The first PROC PRINT statement displays the date, time, and datetime values we created with our constants without formats, so we can see the values as they are stored in the data set.

Unformatted Constants

date

time

datetime

19574

26100

-1748226540

The second PROC PRINT shows the effect of associating the variable DATE with the WORDDATE. format, the variable TIME with the TIMEAMPM. format, and the variable DATETIME with the DATETIME. format.

Formatted Constants

date

time

datetime

August 4, 2013

7:15 AM

07AUG1904:21:31:00

Without the formats, you can see that the date constants we used to create the values stored in the data set are displayed as their actual SAS date, time, and datetime values. They don't make much sense to us until a format is associated with the variable.

What happens if you forget to put the "D," "T," or "DT" after your date constant? In Example 1.2, the "D," "T," and "DT" have been removed from the same date, time, and datetime in Example 1.1.

Example 1.2: Incorrect Date Constants

DATA bad_date_constants;

date = '04aug2013'; /* This is NOT a date constant */

time = '07:15:00'; /* This is NOT a time constant */

datetime = '07aug1904:21:31:00'; /* This is NOT a datetime constant

*/

RUN;

TITLE "Unformatted Constants";

PROC PRINT DATA=bad_date_constants;

VAR date time datetime;

RUN;

Now we print out the values without formats. While the problem may not be apparent at first glance, this result does not look like the unformatted SAS date, time, and datetime values in the previous example.

Unformatted constants

date

time

datetime

04aug2013

07:15:00

07aug1904:21:31:00

Now let's try to add one day to the date, and a minute (60 seconds) to both the time and datetime. Here is a partial log of what happens when we try this with the code in Example 1.2.

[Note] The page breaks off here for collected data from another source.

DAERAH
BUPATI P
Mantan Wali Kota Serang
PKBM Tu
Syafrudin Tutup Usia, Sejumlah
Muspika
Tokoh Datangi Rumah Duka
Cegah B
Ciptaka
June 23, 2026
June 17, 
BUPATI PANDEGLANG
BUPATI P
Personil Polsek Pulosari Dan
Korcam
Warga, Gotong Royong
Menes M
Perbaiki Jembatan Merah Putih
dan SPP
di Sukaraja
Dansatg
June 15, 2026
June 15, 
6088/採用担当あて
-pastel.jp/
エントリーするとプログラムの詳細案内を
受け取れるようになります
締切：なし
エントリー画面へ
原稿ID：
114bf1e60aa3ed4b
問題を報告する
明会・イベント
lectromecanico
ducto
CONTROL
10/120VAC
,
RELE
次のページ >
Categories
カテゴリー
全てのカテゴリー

12 DATA bad_date_constants;

13 date = '04aug2013' + 1;

14 time = '07:15:00' + 60;

15 datetime = '07aug1904:21:31:00' + 60;

16 RUN;

NOTE: Character values have been converted to numeric

values at the places given by: (Line):(Column).

13:8 14:8 15:12

NOTE: Invalid numeric data, '04aug2013' , at line 13 column 8.

NOTE: Invalid numeric data, '07:15:00' , at line 14 column 8.

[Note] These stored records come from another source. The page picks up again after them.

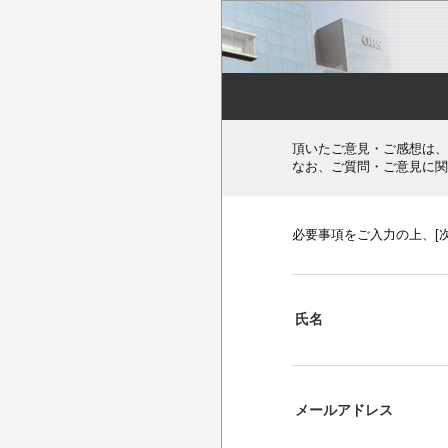
頂いたご意見・ご感想は、
なお、ご質問・ご意見に関
必要事項をご入力の上、[
氏名
メールアドレス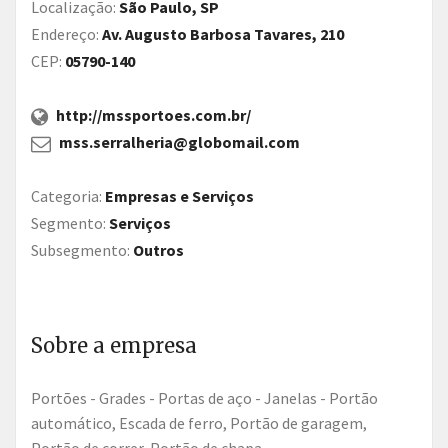
Localização:
São Paulo, SP
Endereço:
Av. Augusto Barbosa Tavares, 210
CEP:
05790-140
http://mssportoes.com.br/
mss.serralheria@globomail.com
Categoria:
Empresas e Serviços
Segmento:
Serviços
Subsegmento:
Outros
Sobre a empresa
Portões - Grades - Portas de aço - Janelas - Portão
automático, Escada de ferro, Portão de garagem,
Portão de correr, Portão de chapa.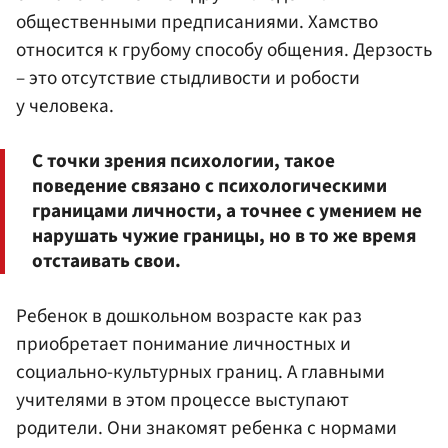
общественными предписаниями. Хамство
относится к грубому способу общения. Дерзость
– это отсутствие стыдливости и робости
у человека.
С точки зрения психологии, такое
поведение связано с психологическими
границами личности, а точнее с умением не
нарушать чужие границы, но в то же время
отстаивать свои.
Ребенок в дошкольном возрасте как раз
приобретает понимание личностных и
социально-культурных границ. А главными
учителями в этом процессе выступают
родители. Они знакомят ребенка с нормами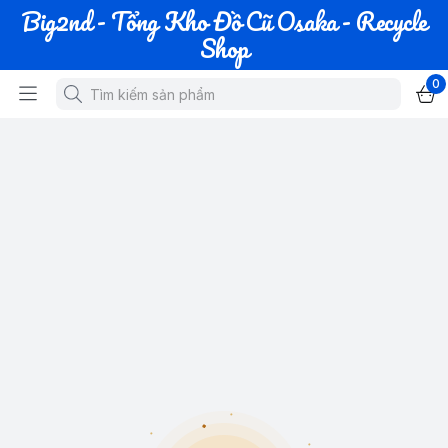
Big2nd - Tổng Kho Đồ Cũ Osaka - Recycle
Shop
0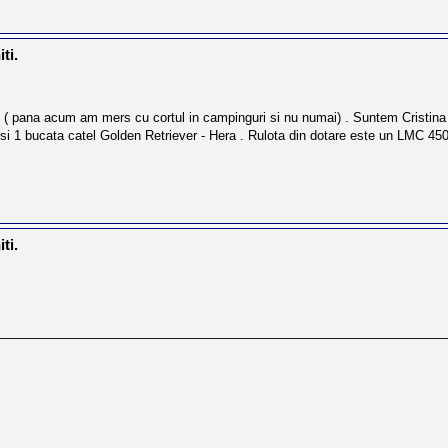
ti.
 ( pana acum am mers cu cortul in campinguri si nu numai) . Suntem Cristina s
) si 1 bucata catel Golden Retriever - Hera . Rulota din dotare este un LMC 45
ti.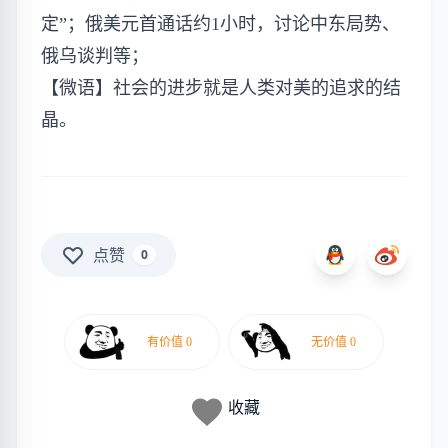
定”；俄美元首通话约1小时，讨论中东局势、
俄乌谈判等；
【微语】社会的进步就是人类对美的追求的结
晶。
点赞
0
收藏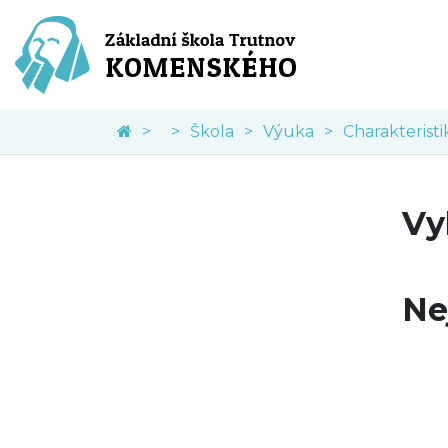
Škola
Výuka
Charakteristi
Vy
Ne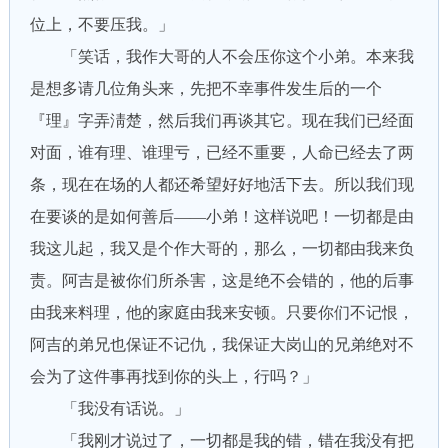
位上，不要压我。」
「笑话，我作大哥的人不会压你这个小弟。本来我
是想多请几位角头来，先把不幸事件发生后的一个
『理』字弄淸楚，然后我们再谈其它。现在我们已经面
对面，谁有理、谁理亏，已经不重要，人命已经去了两
条，现在在场的人都还希望好好地活下去。所以我们现
在要谈的是如何善后——小弟！这样说吧！一切都是由
我这儿起，我又是个作大哥的，那么，一切都由我来负
责。阿吉是被你们所杀害，这是绝不会错的，他的后事
由我来料理，他的家庭由我来安顿。只要你们不记恨，
阿吉的弟兄也保证不记仇，我保证大岗山的兄弟绝对不
会为了这件事再找到你的头上，行吗？」
「我没有话说。」
「我刚才说过了，一切都是我的错，错在我没有把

NOTE: Invalid numeric data, '07aug1904:21:31:00' , at line 15 column

12.

date=. time=. datetime=. _ERROR_=1 _N_=1

The "invalid numeric data" note in the log tells you that you tried to use a character value to do something that requires a numeric value. The boldface last line tells you that you have missing values for all three variables, because you were trying to do math with a character value. Remember that SAS dates, times, and datetimes are always stored as numbers. When you see "invalid numeric data" where you intended to use a date constant, it is highly probable that your date constant is missing its identifying "D," "T," or "DT."

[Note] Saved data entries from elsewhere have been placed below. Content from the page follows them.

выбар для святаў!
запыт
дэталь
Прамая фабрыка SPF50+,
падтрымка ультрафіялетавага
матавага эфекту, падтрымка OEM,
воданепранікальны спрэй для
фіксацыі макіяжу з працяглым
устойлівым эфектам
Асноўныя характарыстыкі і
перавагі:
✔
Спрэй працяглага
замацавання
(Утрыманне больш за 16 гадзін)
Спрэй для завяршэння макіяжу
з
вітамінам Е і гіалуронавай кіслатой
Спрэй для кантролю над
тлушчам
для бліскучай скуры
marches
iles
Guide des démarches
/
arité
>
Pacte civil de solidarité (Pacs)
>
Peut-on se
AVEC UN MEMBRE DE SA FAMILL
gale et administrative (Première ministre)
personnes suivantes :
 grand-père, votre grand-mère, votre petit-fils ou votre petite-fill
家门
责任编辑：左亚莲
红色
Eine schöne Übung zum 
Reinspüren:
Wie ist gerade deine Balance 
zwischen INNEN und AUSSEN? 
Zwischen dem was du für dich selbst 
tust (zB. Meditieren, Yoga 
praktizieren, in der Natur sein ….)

1.5 Length and Numeric Requirements for Date, Time, and Datetime

You can take advantage of the fact that dates are stored as integers to save space when you create variables to store them. Instead of using the default length of 8 for numeric variables, set the length of the numeric variables where you are storing dates to 4. This will safely store dates from January 1, 1582 (the earliest date SAS can handle), to October 23, 7701. A length of 5 is overkill, although that would extend the ending date another 534,773,760 days! A length of 3 will not accurately store dates outside the range of January 1, 1960, and September 13, 1960. If you declare your date variables to be a length of 4, you will be able to store two dates in the space it would take to store one if you were using the SAS default length for numeric variables. This can save you a great deal of storage space in a large data warehouse.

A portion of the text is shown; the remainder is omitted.